• Work required
Please return every line from the entries that has the string "settings" in it.

_ _ _ _ _

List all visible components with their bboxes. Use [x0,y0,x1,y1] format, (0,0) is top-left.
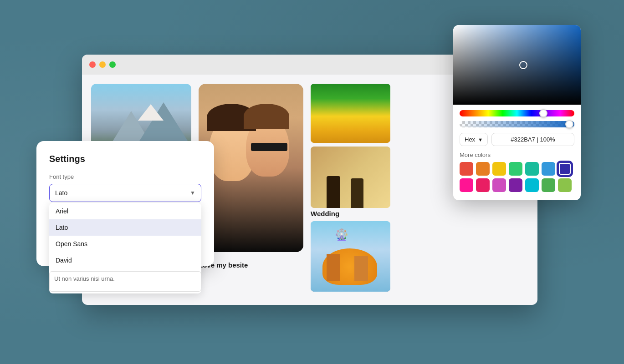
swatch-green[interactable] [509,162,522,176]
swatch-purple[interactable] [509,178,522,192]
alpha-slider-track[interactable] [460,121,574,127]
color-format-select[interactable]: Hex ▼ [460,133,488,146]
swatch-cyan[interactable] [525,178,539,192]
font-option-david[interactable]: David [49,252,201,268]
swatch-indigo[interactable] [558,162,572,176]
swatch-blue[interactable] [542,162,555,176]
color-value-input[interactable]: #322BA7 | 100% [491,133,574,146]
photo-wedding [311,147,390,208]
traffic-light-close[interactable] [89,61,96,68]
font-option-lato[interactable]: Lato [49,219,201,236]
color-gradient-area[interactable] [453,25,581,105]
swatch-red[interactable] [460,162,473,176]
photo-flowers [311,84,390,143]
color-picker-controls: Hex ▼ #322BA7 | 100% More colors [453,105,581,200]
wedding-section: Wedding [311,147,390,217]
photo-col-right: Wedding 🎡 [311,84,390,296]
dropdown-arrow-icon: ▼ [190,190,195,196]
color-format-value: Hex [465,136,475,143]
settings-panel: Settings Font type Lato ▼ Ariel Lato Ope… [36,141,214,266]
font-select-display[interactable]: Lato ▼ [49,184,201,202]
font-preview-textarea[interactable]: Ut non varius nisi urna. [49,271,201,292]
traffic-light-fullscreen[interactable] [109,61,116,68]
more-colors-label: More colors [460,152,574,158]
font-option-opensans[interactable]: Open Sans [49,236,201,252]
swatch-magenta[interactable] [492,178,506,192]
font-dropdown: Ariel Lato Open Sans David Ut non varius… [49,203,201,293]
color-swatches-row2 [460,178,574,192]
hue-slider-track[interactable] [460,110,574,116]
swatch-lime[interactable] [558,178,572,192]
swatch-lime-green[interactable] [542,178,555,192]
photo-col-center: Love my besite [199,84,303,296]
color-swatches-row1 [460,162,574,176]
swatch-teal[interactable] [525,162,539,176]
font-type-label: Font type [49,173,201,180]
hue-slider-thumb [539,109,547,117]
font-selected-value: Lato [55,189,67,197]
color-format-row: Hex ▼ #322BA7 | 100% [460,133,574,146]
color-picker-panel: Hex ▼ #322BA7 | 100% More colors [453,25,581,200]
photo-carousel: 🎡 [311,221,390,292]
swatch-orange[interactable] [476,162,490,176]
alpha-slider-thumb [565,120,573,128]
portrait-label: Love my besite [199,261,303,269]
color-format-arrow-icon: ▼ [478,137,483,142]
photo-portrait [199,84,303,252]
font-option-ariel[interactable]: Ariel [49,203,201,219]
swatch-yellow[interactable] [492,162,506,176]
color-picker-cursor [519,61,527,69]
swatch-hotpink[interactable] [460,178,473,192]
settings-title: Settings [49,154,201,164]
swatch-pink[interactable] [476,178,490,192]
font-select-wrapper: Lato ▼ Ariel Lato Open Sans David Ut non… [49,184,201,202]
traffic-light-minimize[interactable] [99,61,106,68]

_ _ _ _ _

• Answer to this exercise
settings-panel: Settings Font type Lato ▼ Ariel Lato Ope… [36,141,214,266]
settings-title: Settings [49,154,201,164]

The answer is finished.